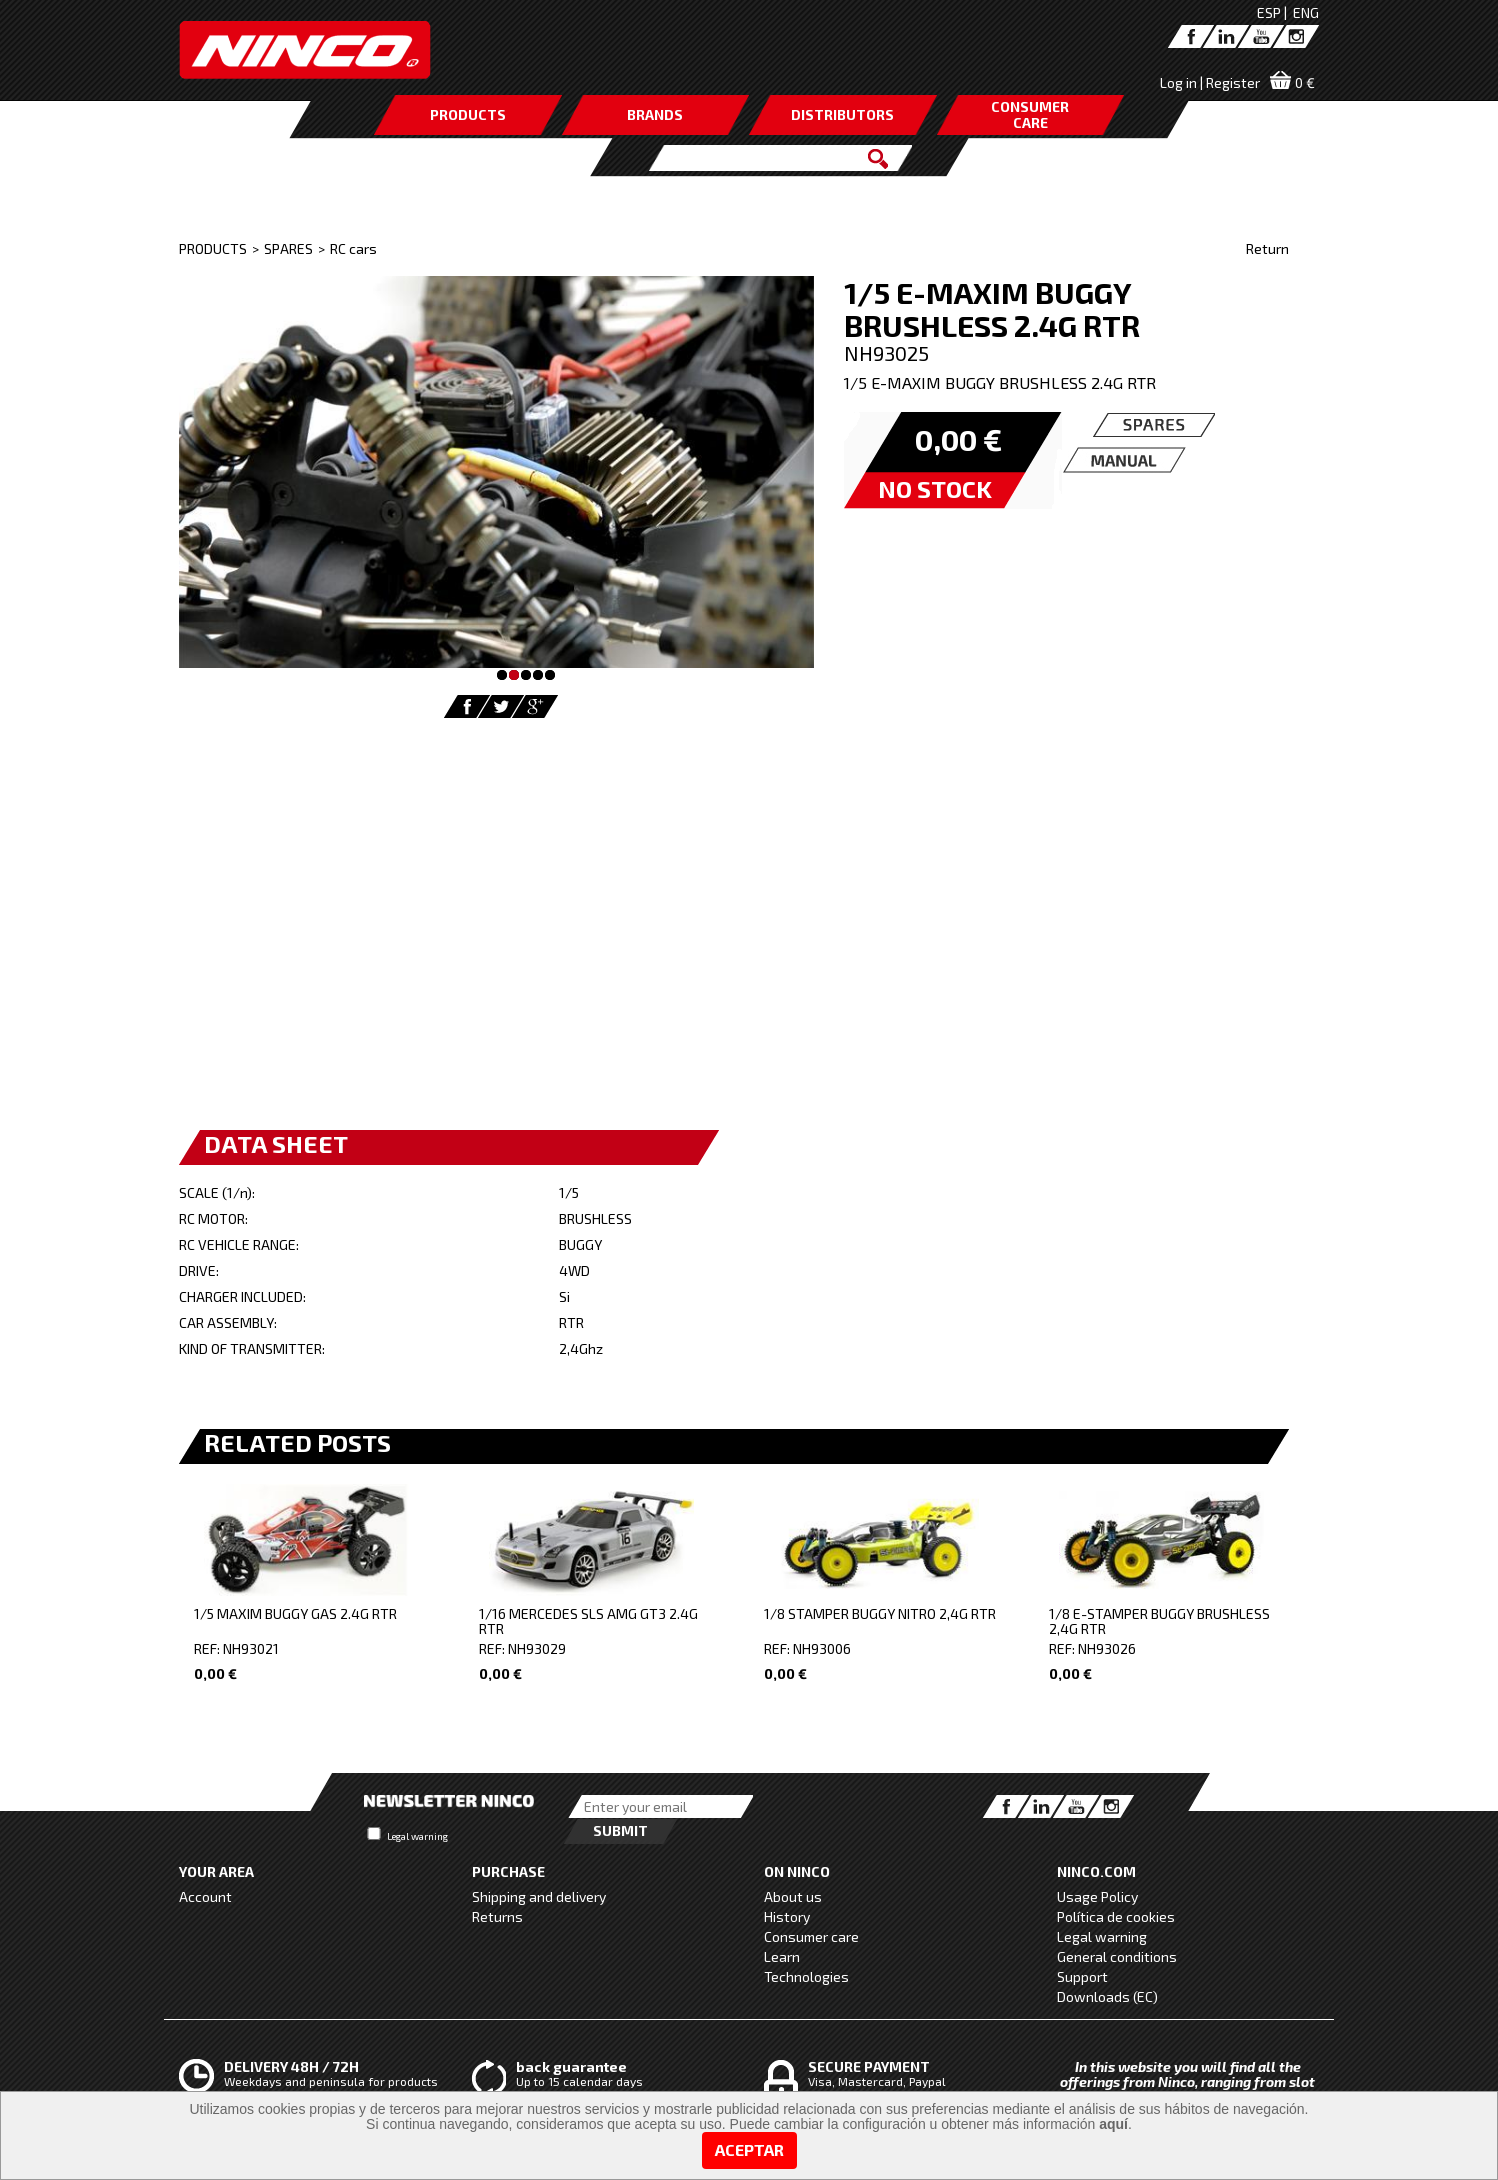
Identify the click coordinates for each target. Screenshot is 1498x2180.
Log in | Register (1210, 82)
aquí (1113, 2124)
---
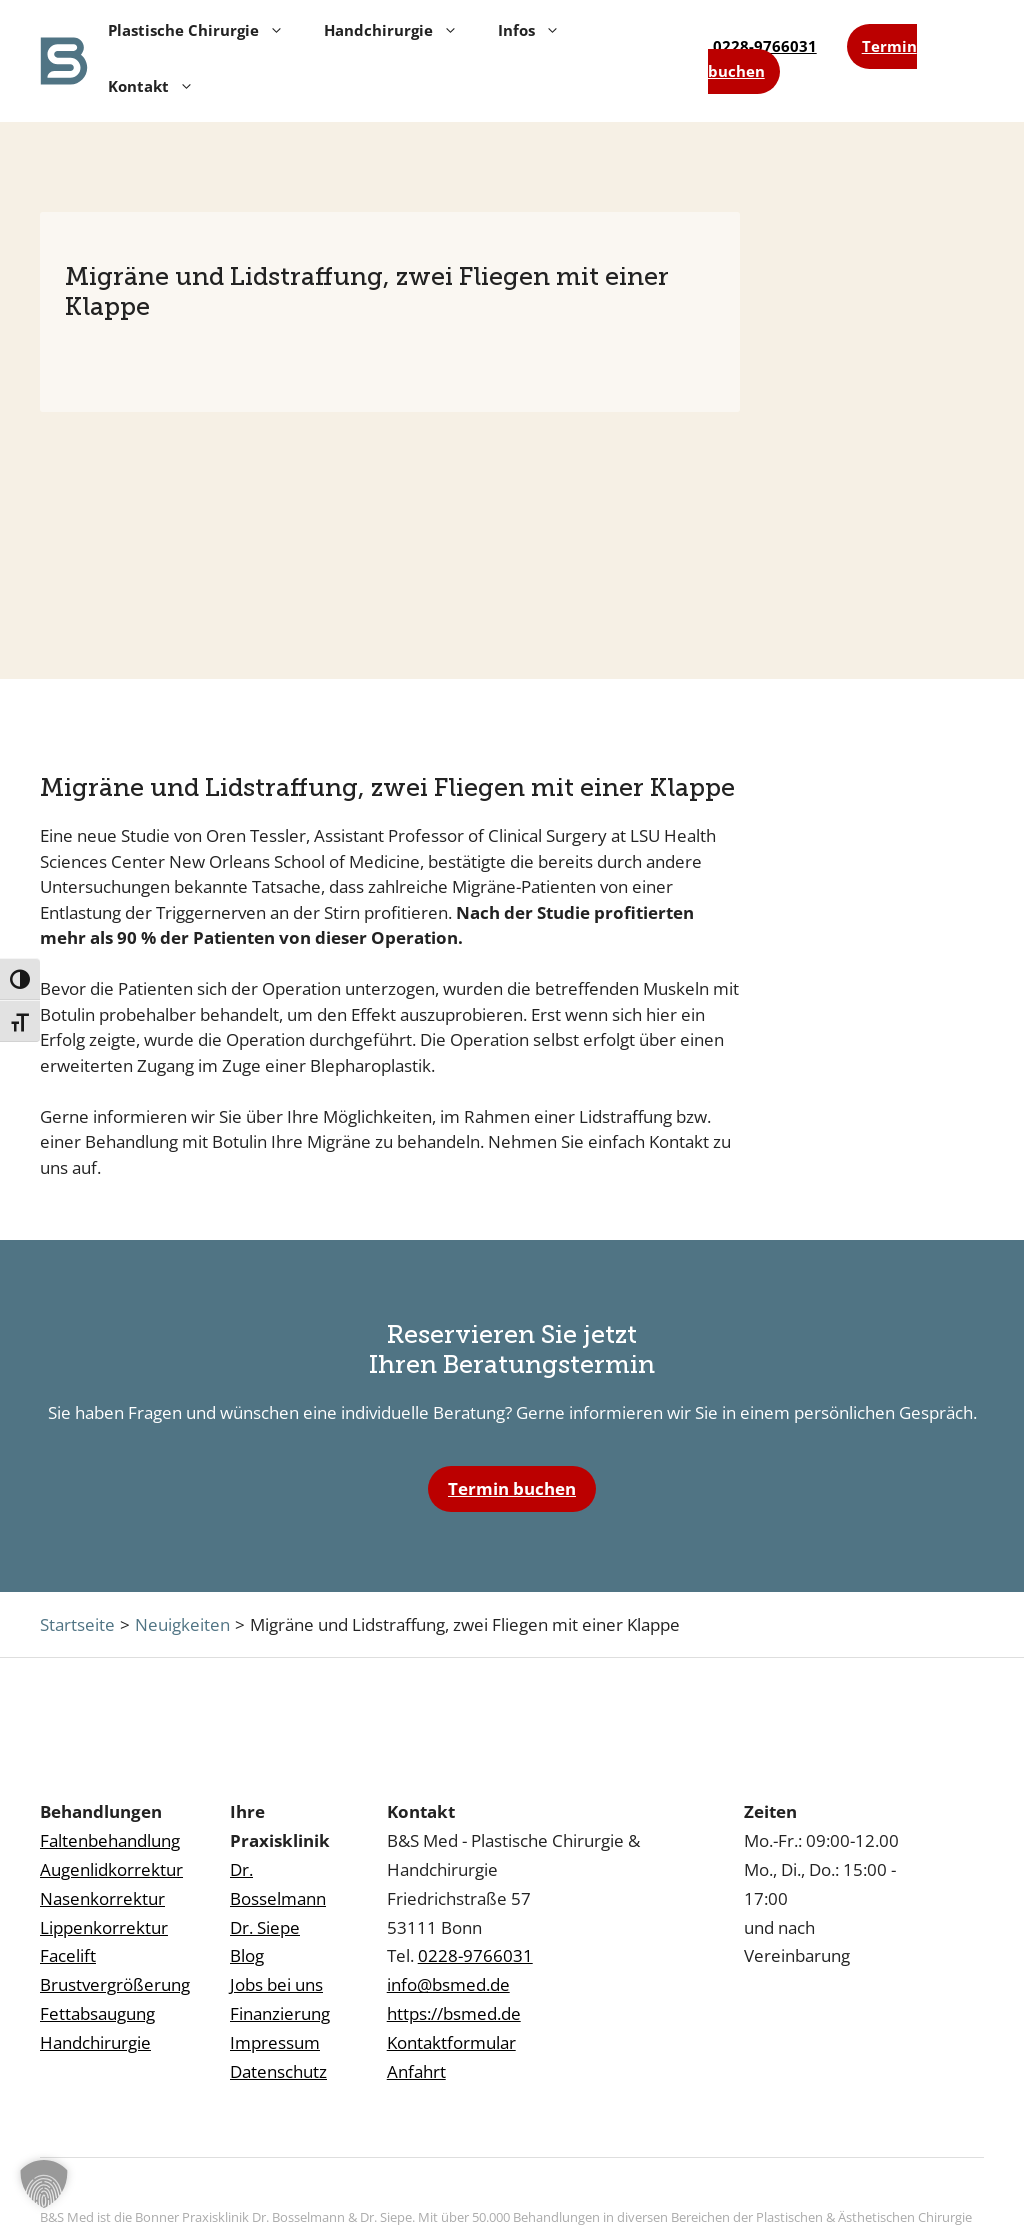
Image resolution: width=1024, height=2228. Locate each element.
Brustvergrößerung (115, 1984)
...
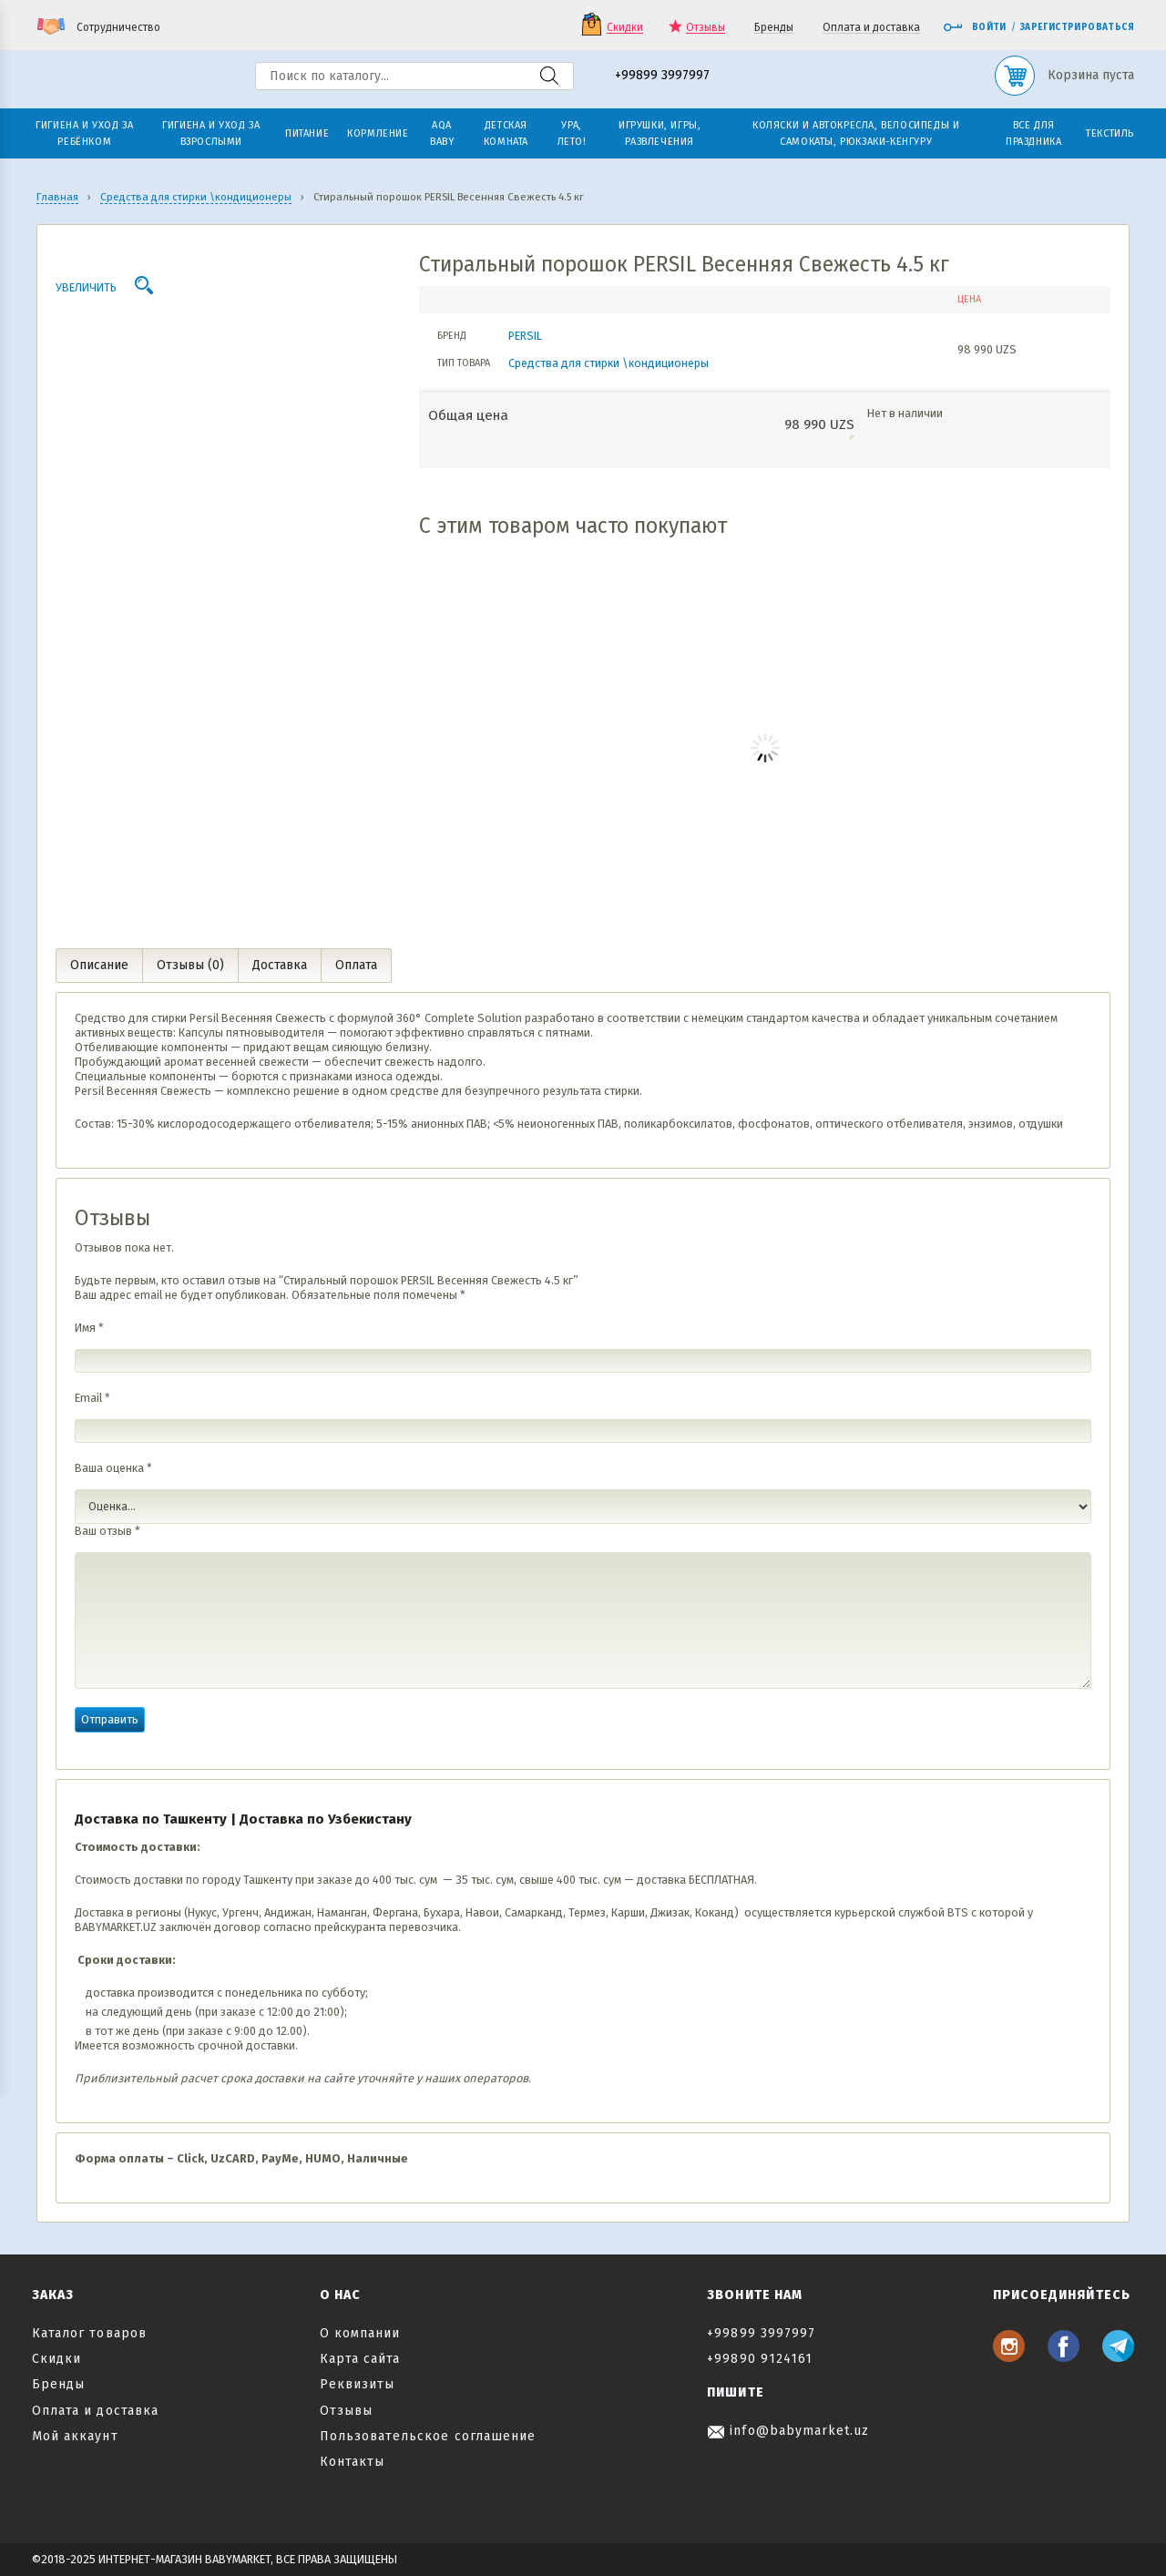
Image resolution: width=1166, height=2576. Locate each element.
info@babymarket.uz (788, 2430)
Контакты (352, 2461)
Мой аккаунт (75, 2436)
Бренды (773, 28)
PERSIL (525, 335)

◆ Description of the task ◆
Each line in the listing that contains "Image" should be returned.

◆ Written response ◆
Image resolution: width=1024, height=2228. Locate each element.
Image resolution: width=1166, height=2576. Locate each element.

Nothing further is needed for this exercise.